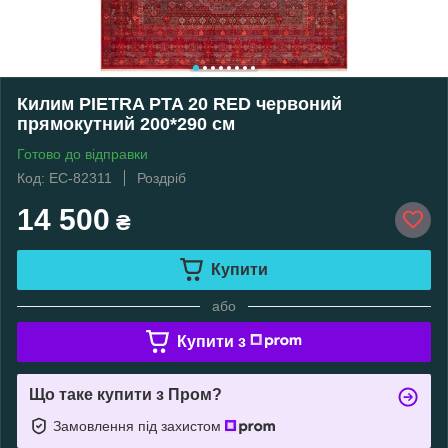
Килим PIETRA PTA 20 RED червоний
прямокутний 200*290 см
Готово до відправки
Код: EC-82311
Роздріб
14 500
₴
Купити
або
Купити з
Що таке купити з Пром?
Замовлення під захистом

________

_Prompt_: Start from the line that holds "Код: EC-82311" and print each line to the end of the records exactly, leaving out everything before it.

_Task answer_:
Код: EC-82311
Роздріб
14 500
₴
Купити
або
Купити з
Що таке купити з Пром?
Замовлення під захистом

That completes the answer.